El evento, que además contó con el apoyo del Ministerio de Cultura, del Patronato Dominicano por la Danza y de la Fundación Sinfonía, mostró piezas de danza clásica, neoclásica y contemporánea, así como obras de coreógrafos nacionales y extranjeros, entre ellos Annabelle López Ochoa, Michael Foley, Carlos Veitía y Stephanie Bauger.

El repertorio musical incluyó Meditación de Thais, de Jules Massenet, con Militza Iankova, violinista, y Elioenai Medina al piano. También, Va Pensiero (Coro de los Esclavos Hebreos) de la Opera Nabucco, de Giuseppe Verdi, con 18 voces del programa de Jóvenes Cantantes de la Fundación Sinfonía.

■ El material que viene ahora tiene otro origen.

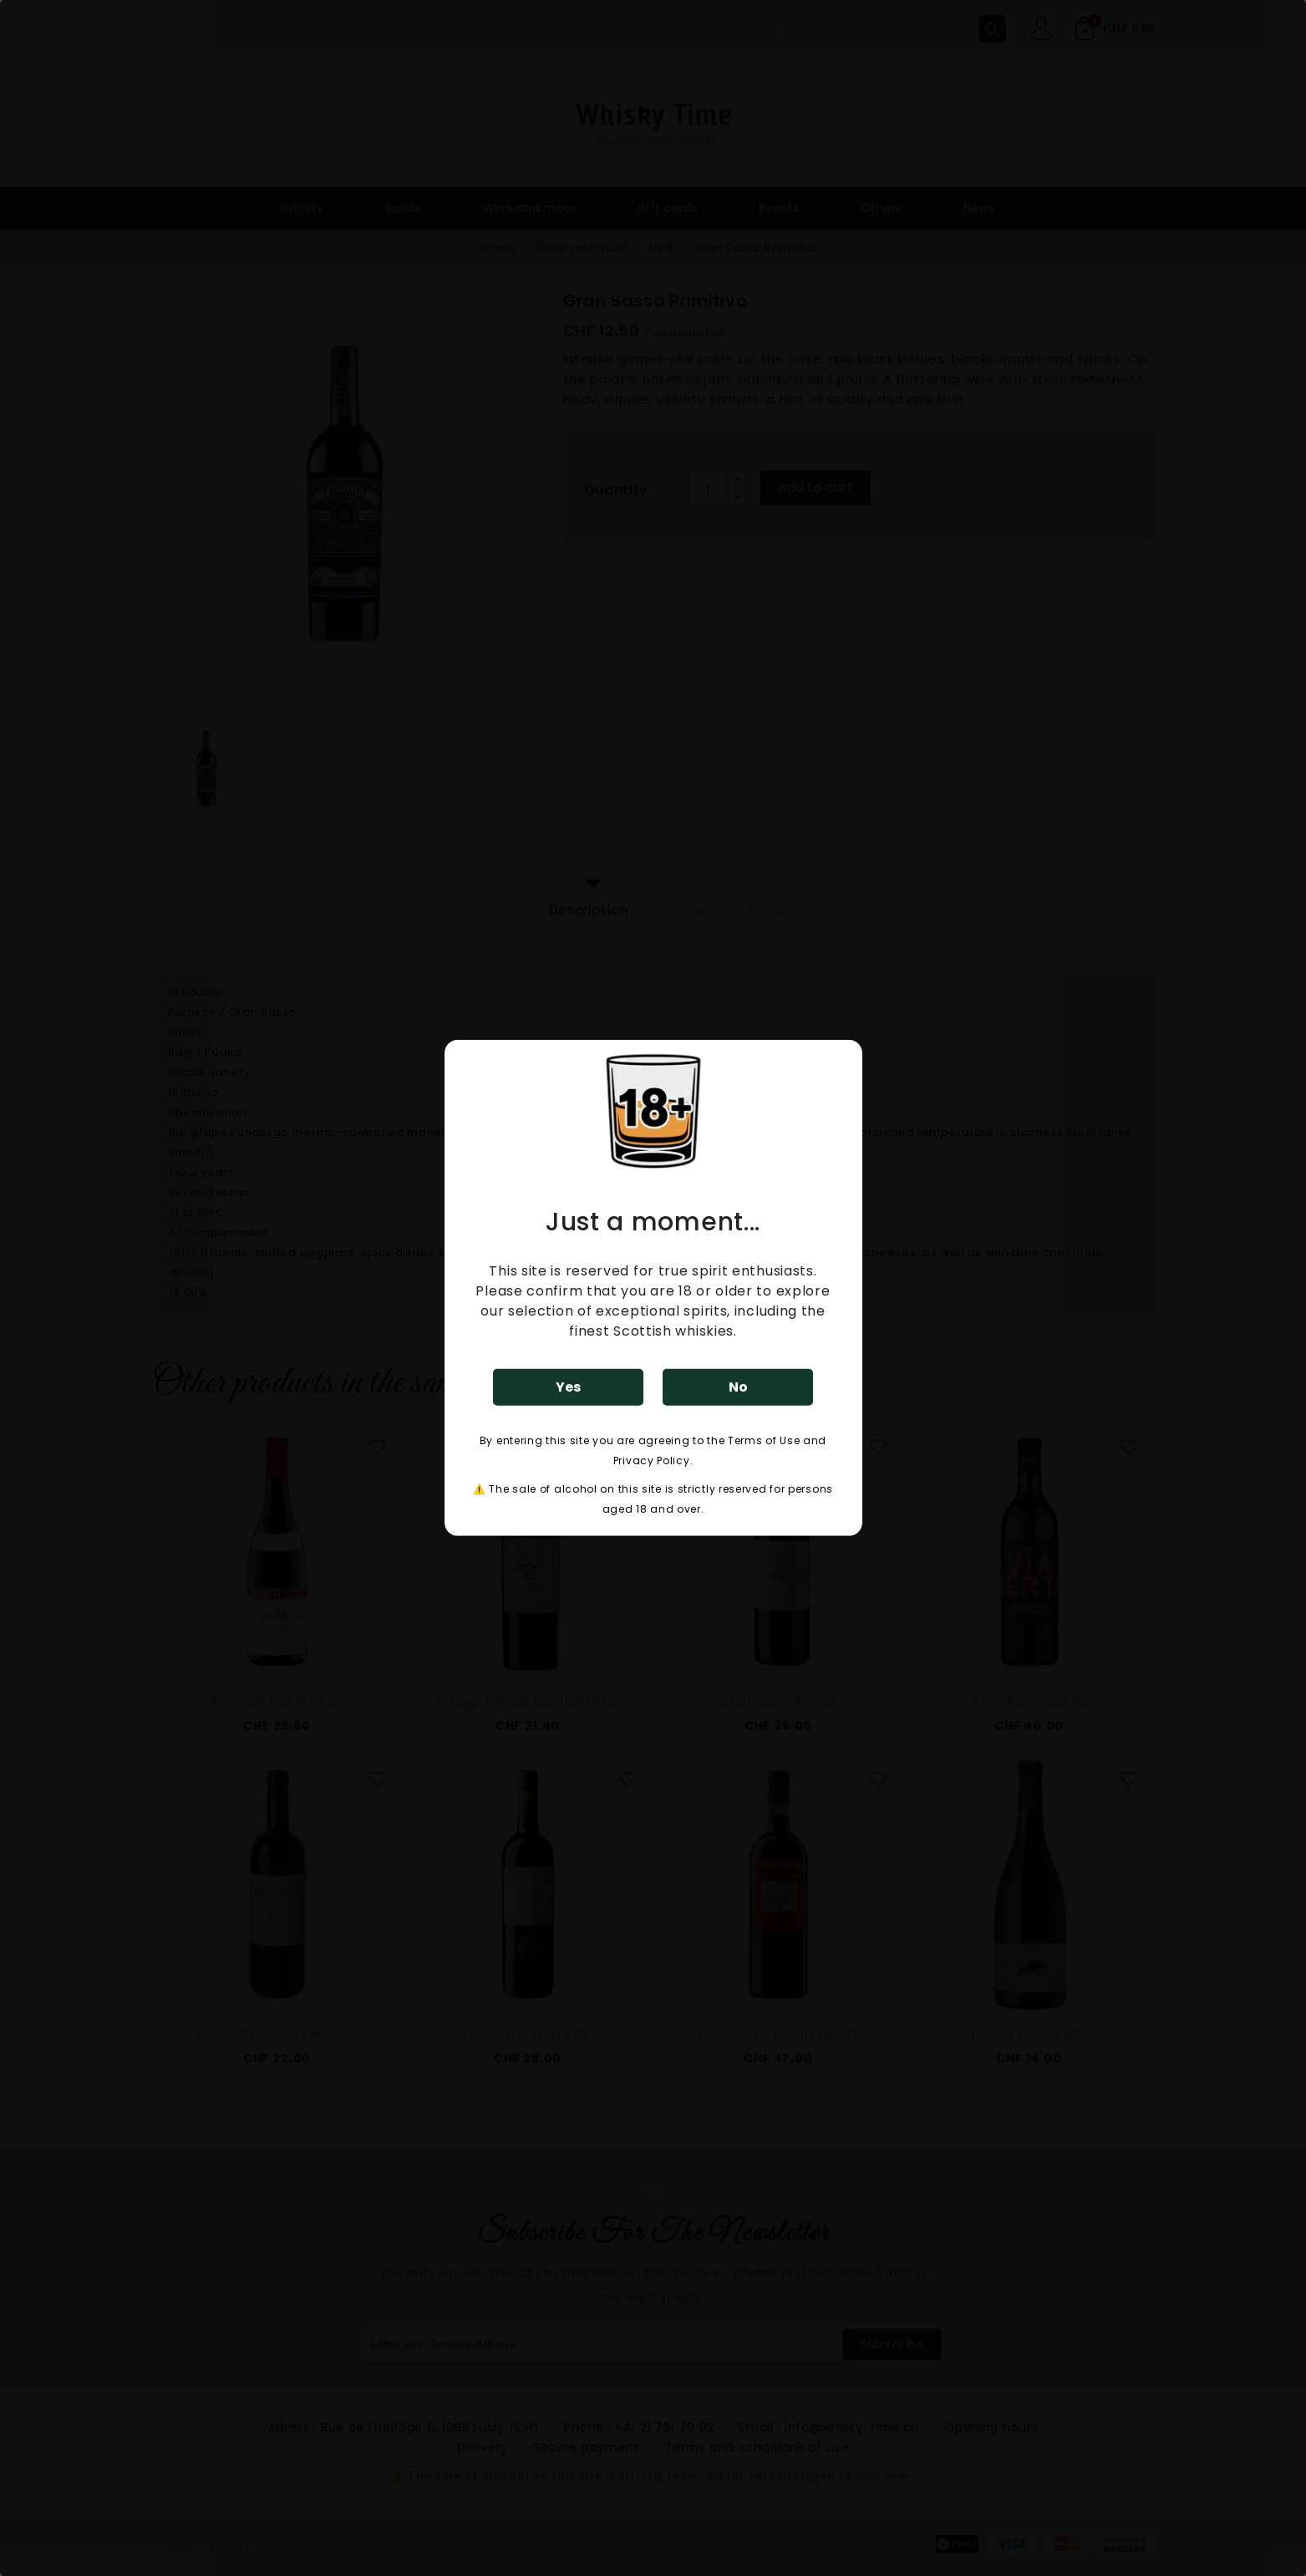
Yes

Esta entrega, que además incluyó otras puestas en escena como “Danzón” o “A tres híbridos”, da pie a otras funciones, que en lo adelante el Teatro Nacional anunciará.
Distanciamiento físico. Como era de esperarse, los colaboradores del Teatro Nacional asistieron al espectáculo de “50 Minutos de Danza y Música.

La Gran Reapertura” durante su estadía en sus instalaciones.

En esta ocasión no solo se le indicó al público dónde estaban sus asientos. Desde antes de entrar al teatro el espectador era conducido hasta su asiento por un personal.

Lo mismo ocurrió a la salida, el público partió por turno, justamente cuando se le indicaba que debía hacerlo para evitar aglomeraciones en el pasillo.

De igual forma, el civismo que acostumbra a tener el público que asiste al Teatro Nacional estuvo presente y eso hizo que las medidas de distanciamiento programadas por la entidad artística y cultural fluyera sin ningún contratiempo.